CONCLUSION: Amongst patients with ACS undergoing revascularization, those with higher LAVi had more severe CAD, diastolic dysfunction and higher 30 day MACE. LAVi provides superior prognostic information as compared to conventional LV systolic and diastolic parameters in patients with ACS and should be incorporated in routine echocardiographic analysis. More studies with larger numbers and longer follow up are required to further elucidate on this.

INTRODUCTION

The atria are cardiac structures that are often overlooked during a routine echocardiographic examination. In past, the measurement of left atrial antero-posterior diameter (LAAPD) with M-mode echocardiography was considered sufficient for evaluation of the left atrium (LA). Although this is simple to perform, its reliability and accuracy in reflecting the exact LA size is variable due to the asymmetric shape of the LA. Estimation of left atrial area (LAA), which is another surrogate indicator of LA size, is also limited by the fact that LA enlargement often occurs eccentrically, thus reducing the accuracy of this measurement. Calculating the LA volume therefore represents a more consistent determination of LA size as compared to diameter or area measurements and LA volume indexed to body surface area (LAVi) is the recommended method for LA size quantification.[12]

Since the LA reflects left ventricular filling pressures, it stands to reason that LA enlargement assessed by echocardiography will be an acceptable surrogate for left ventricular systolic and/or diastolic dysfunction. Increased LA volume has been reported to be a strong predictor of adverse cardiac events including mortality in patients with atrial fibrillation, heart failure, stroke and coronary artery disease and provides superior prognostic information compared with conventional LV systolic and diastolic function measurements and clinical data[3456789]

While clinical studies have reported the usefulness of LAVi in predicting cardiovascular (CV) outcomes in patients with existing coronary artery disease (CAD), most have assessed the prognostic implications in patients following myocardial infarction (MI).[91011121314] We assessed LAVi in patients with ACS (STEMI. NSTEMI and US) and studied its role in predicting major adverse cardiac and cerebrovascular (MACCE) outcomes at 30 days.

METHODS

We conducted an observational study for a two years period between January 2018 and January 2020, which included all patients with recent ACS as defined by 4th universal definition of myocardial infarction scheduled to undergo coronary angiography.[15] Patients in the study underwent all coronary interventional procedures aftre obtaining informed consent. Patients withmoderate-severe valvular heart disease, atrial fibrillation, restrictive cardiomyopathy, hypertrophic cardiomyopathy, constrictive pericarditis, chronic renal failure, chronic pulmonary or hepatic disease, cancer and with poor acoustic windows precluding optimal echocardiographic recordings were excluded.

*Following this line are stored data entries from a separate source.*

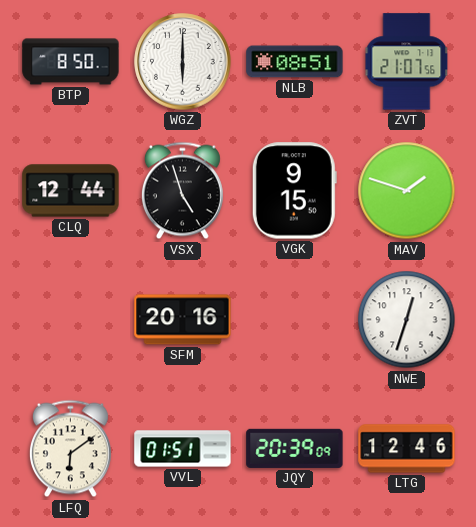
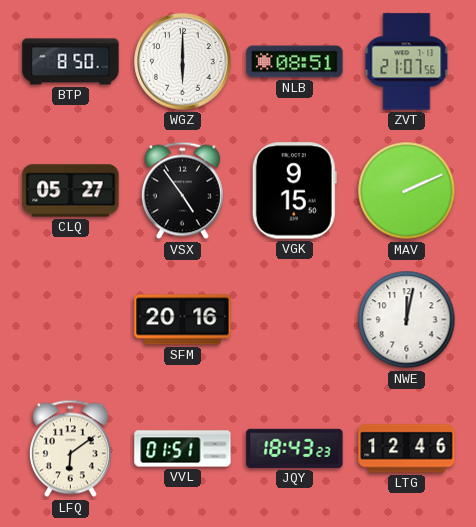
CLQ: 12:44 -> 05:27
VSX: 4:57 -> 4:54
MAV: 1:48 -> 2:11
NWE: 12:33 -> 12:02
JQY: 20:39 -> 18:43
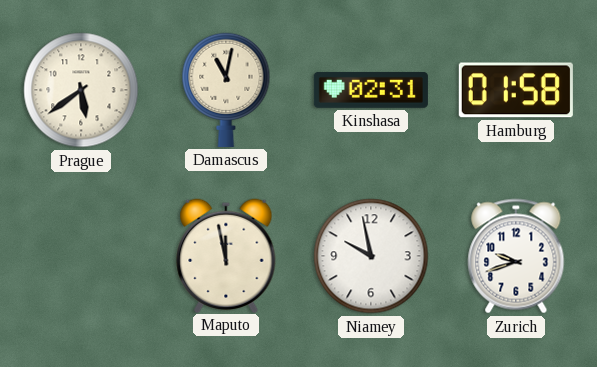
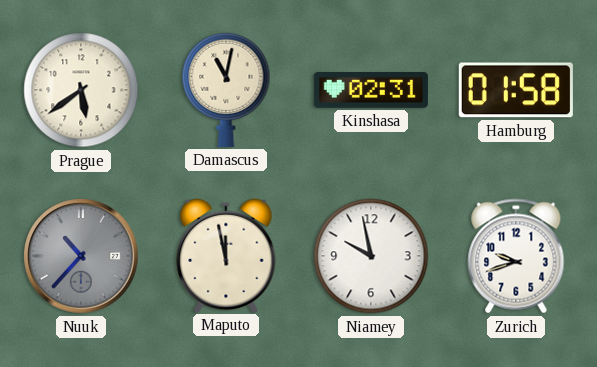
Nuuk: none -> 10:37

A detailed clinical history, baseline demographics, routine biochemical investigations and echocardiography were preformed in all patients. All echocardiograms were performed by a single operator using a commercially available ultrasound system (Vivid 9Ultrasound, GE Medical Systems, Horten, Norway). Comprehensive TTE was done along with LV and LA measurements of dimentions and volume recorded according to the guidelines of the American Society of Echocardiography.[2] Doppler parameters measured included transmitral flows, (E and A waves) and their ratio (E/A), E wave deceleration time (EDT) of the transmitral diastolic flow, isovolumic contraction time (IVCT), isovolumic relaxation time (IVRT), and LV myocardial performance index (MPI) was calculated. Tissue Doppler derived early diastolic mitral annular velocity (E') was measured from septal and lateral mitral annulus in apical 4-chamber view and mean E' was calculated for analysis. E/A and E/E' ratios were calculated using the peak E, peak A, and E' values. Measurements were performed over three heart beats and average of the three measurements was taken.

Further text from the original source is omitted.